Task statement – Transcribe the data exactly. Pictures stay out.

Source records –
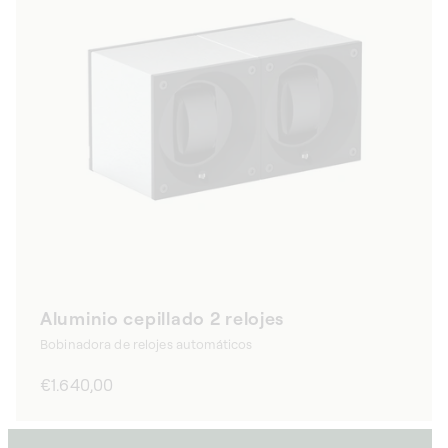
Aluminio cepillado 2 relojes
Bobinadora de relojes automáticos
Precio
€1.640,00
habitual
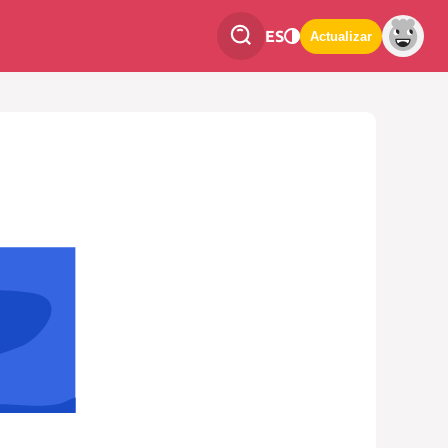
ES
Actualizar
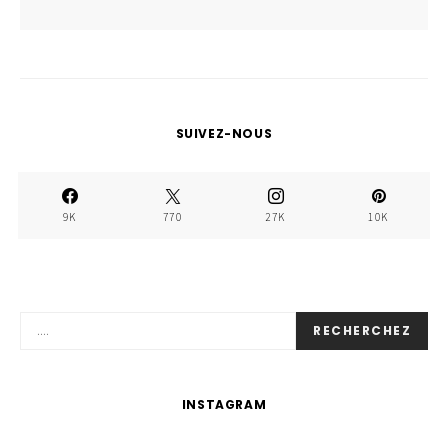
SUIVEZ-NOUS
9K
770
27K
10K
RECHERCHEZ
INSTAGRAM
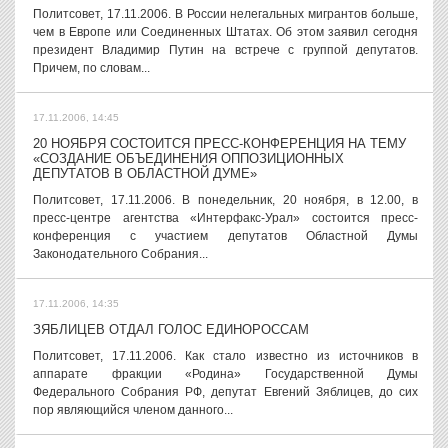
Политсовет, 17.11.2006. В России нелегальных мигрантов больше,
чем в Европе или Соединенных Штатах. Об этом заявил сегодня
президент Владимир Путин на встрече с группой депутатов.
Причем, по словам...
17.11.2006, 14:45
20 НОЯБРЯ СОСТОИТСЯ ПРЕСС-КОНФЕРЕНЦИЯ НА ТЕМУ
«СОЗДАНИЕ ОБЪЕДИНЕНИЯ ОППОЗИЦИОННЫХ
ДЕПУТАТОВ В ОБЛАСТНОЙ ДУМЕ»
Политсовет, 17.11.2006. В понедельник, 20 ноября, в 12.00, в
пресс-центре агентства «Интерфакс-Урал» состоится пресс-
конференция с участием депутатов Областной Думы
Законодательного Собрания...
17.11.2006, 14:35
ЗЯБЛИЦЕВ ОТДАЛ ГОЛОС ЕДИНОРОССАМ
Политсовет, 17.11.2006. Как стало известно из источников в
аппарате фракции «Родина» Государственной Думы
Федерального Собрания РФ, депутат Евгений Зяблицев, до сих
пор являющийся членом данного...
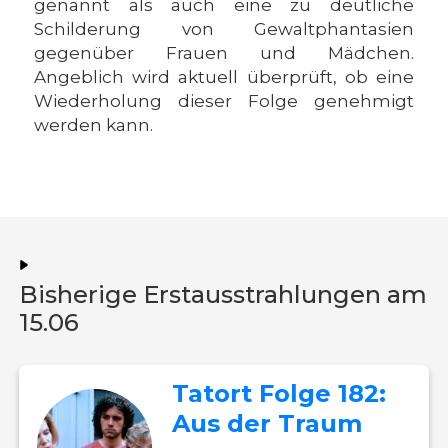
genannt als auch eine zu deutliche
Schilderung von Gewaltphantasien
gegenüber Frauen und Mädchen.
Angeblich wird aktuell überprüft, ob eine
Wiederholung dieser Folge genehmigt
werden kann.
Bisherige Erstausstrahlungen am
15.06
Tatort Folge 182:
Aus der Traum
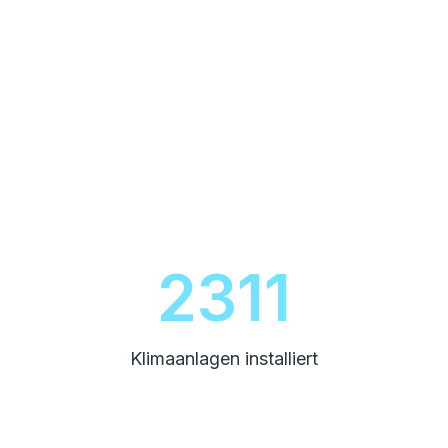
2600
Klimaanlagen installiert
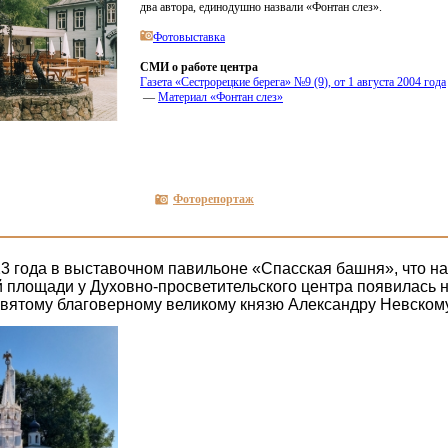
два автора, единодушно назвали
«
Фонтан слез».
Фотовыставка
СМИ о работе центра
Газета
«
Сестрорецкие берега» №9
(9
), от 1 августа 2004 года
—
Материал
«
Фонтан слез»
Фоторепортаж
23 года в выставочном павильоне «Спасская башня», что на
 площади у Духовно-просветительского центра появилась 
святому благоверному великому князю Александру Невском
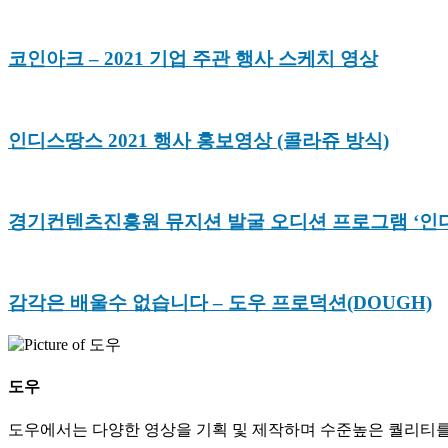
코인아크 – 2021 기업 주관 행사 스케치 영상
인디스땅스 2021 행사 홍보영상 (콜라쥬 방식)
경기컨텐츠진흥원 뮤지션 발굴 오디션 프로그램 ‘인
감각은 배울수 없습니다 – 도우 프로덕션(DOUGH)
도우
도우에서는 다양한 영상을 기획 및 제작하며 수준높은 퀄리티를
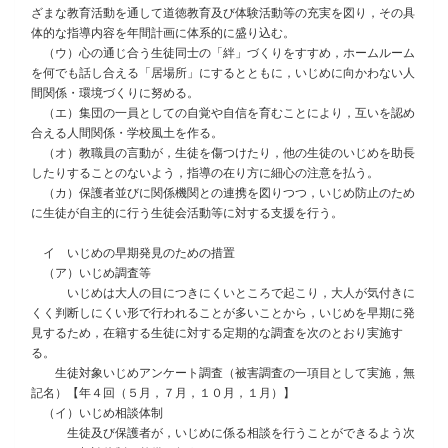
ざまな教育活動を通して道徳教育及び体験活動等の充実を図り，その具
体的な指導内容を年間計画に体系的に盛り込む。
（ウ）心の通じ合う生徒同士の「絆」づくりをすすめ，ホームルーム
を何でも話し合える「居場所」にするとともに，いじめに向かわない人
間関係・環境づくりに努める。
（エ）集団の一員としての自覚や自信を育むことにより，互いを認め
合える人間関係・学校風土を作る。
（オ）教職員の言動が，生徒を傷つけたり，他の生徒のいじめを助長
したりすることのないよう，指導の在り方に細心の注意を払う。
（カ）保護者並びに関係機関との連携を図りつつ，いじめ防止のため
に生徒が自主的に行う生徒会活動等に対する支援を行う。
イ いじめの早期発見のための措置
（ア）いじめ調査等
いじめは大人の目につきにくいところで起こり，大人が気付きに
くく判断しにくい形で行われることが多いことから，いじめを早期に発
見するため，在籍する生徒に対する定期的な調査を次のとおり実施す
る。
生徒対象いじめアンケート調査（被害調査の一項目として実施，無
記名）【年４回（５月，７月，１０月，１月）】
（イ）いじめ相談体制
生徒及び保護者が，いじめに係る相談を行うことができるよう次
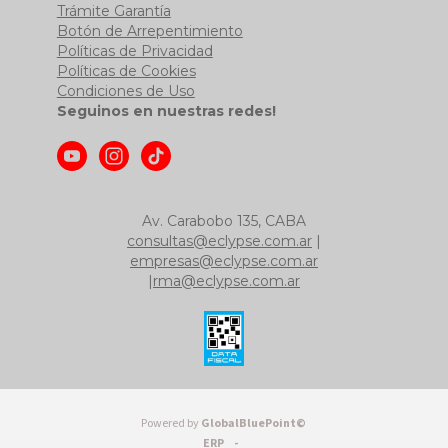
Trámite Garantía
Botón de Arrepentimiento
Políticas de Privacidad
Políticas de Cookies
Condiciones de Uso
Seguinos en nuestras redes!
Av. Carabobo 135, CABA
consultas@eclypse.com.ar
|
empresas@eclypse.com.ar
|
rma@eclypse.com.ar
Powered by
GlobalBluePoint©
ERP -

Task result –
Aluminio cepillado 2 relojes
Bobinadora de relojes automáticos
Precio
€1.640,00
habitual
ES
Actualizar
SUIVEZ-NOUS
9K
770
27K
10K
RECHERCHEZ
INSTAGRAM
Политсовет, 17.11.2006. В России нелегальных мигрантов больше,
чем в Европе или Соединенных Штатах. Об этом заявил сегодня
президент Владимир Путин на встрече с группой депутатов.
Причем, по словам...
17.11.2006, 14:45
20 НОЯБРЯ СОСТОИТСЯ ПРЕСС-КОНФЕРЕНЦИЯ НА ТЕМУ
«СОЗДАНИЕ ОБЪЕДИНЕНИЯ ОППОЗИЦИОННЫХ
ДЕПУТАТОВ В ОБЛАСТНОЙ ДУМЕ»
Политсовет, 17.11.2006. В понедельник, 20 ноября, в 12.00, в
пресс-центре агентства «Интерфакс-Урал» состоится пресс-
конференция с участием депутатов Областной Думы
Законодательного Собрания...
17.11.2006, 14:35
ЗЯБЛИЦЕВ ОТДАЛ ГОЛОС ЕДИНОРОССАМ
Политсовет, 17.11.2006. Как стало известно из источников в
аппарате фракции «Родина» Государственной Думы
Федерального Собрания РФ, депутат Евгений Зяблицев, до сих
пор являющийся членом данного...
genannt als auch eine zu deutliche
Schilderung von Gewaltphantasien
gegenüber Frauen und Mädchen.
Angeblich wird aktuell überprüft, ob eine
Wiederholung dieser Folge genehmigt
werden kann.
Bisherige Erstausstrahlungen am
15.06
Tatort Folge 182:
Aus der Traum
2600
Klimaanlagen installiert
два автора, единодушно назвали
«
Фонтан слез».
Фотовыставка
СМИ о работе центра
Газета
«
Сестрорецкие берега» №9
(9
), от 1 августа 2004 года
—
Материал
«
Фонтан слез»
Фоторепортаж
23 года в выставочном павильоне «Спасская башня», что на
 площади у Духовно-просветительского центра появилась 
святому благоверному великому князю Александру Невском
코인아크 – 2021 기업 주관 행사 스케치 영상
인디스땅스 2021 행사 홍보영상 (콜라쥬 방식)
경기컨텐츠진흥원 뮤지션 발굴 오디션 프로그램 ‘인
감각은 배울수 없습니다 – 도우 프로덕션(DOUGH)
도우
도우에서는 다양한 영상을 기획 및 제작하며 수준높은 퀄리티를
ざまな教育活動を通して道徳教育及び体験活動等の充実を図り，その具
体的な指導内容を年間計画に体系的に盛り込む。
（ウ）心の通じ合う生徒同士の「絆」づくりをすすめ，ホームルーム
を何でも話し合える「居場所」にするとともに，いじめに向かわない人
間関係・環境づくりに努める。
（エ）集団の一員としての自覚や自信を育むことにより，互いを認め
合える人間関係・学校風土を作る。
（オ）教職員の言動が，生徒を傷つけたり，他の生徒のいじめを助長
したりすることのないよう，指導の在り方に細心の注意を払う。
（カ）保護者並びに関係機関との連携を図りつつ，いじめ防止のため
に生徒が自主的に行う生徒会活動等に対する支援を行う。
イ いじめの早期発見のための措置
（ア）いじめ調査等
いじめは大人の目につきにくいところで起こり，大人が気付きに
くく判断しにくい形で行われることが多いことから，いじめを早期に発
見するため，在籍する生徒に対する定期的な調査を次のとおり実施す
る。
生徒対象いじめアンケート調査（被害調査の一項目として実施，無
記名）【年４回（５月，７月，１０月，１月）】
（イ）いじめ相談体制
生徒及び保護者が，いじめに係る相談を行うことができるよう次
Trámite Garantía
Botón de Arrepentimiento
Políticas de Privacidad
Políticas de Cookies
Condiciones de Uso
Seguinos en nuestras redes!
Av. Carabobo 135, CABA
consultas@eclypse.com.ar
|
empresas@eclypse.com.ar
|
rma@eclypse.com.ar
Powered by
GlobalBluePoint©
ERP -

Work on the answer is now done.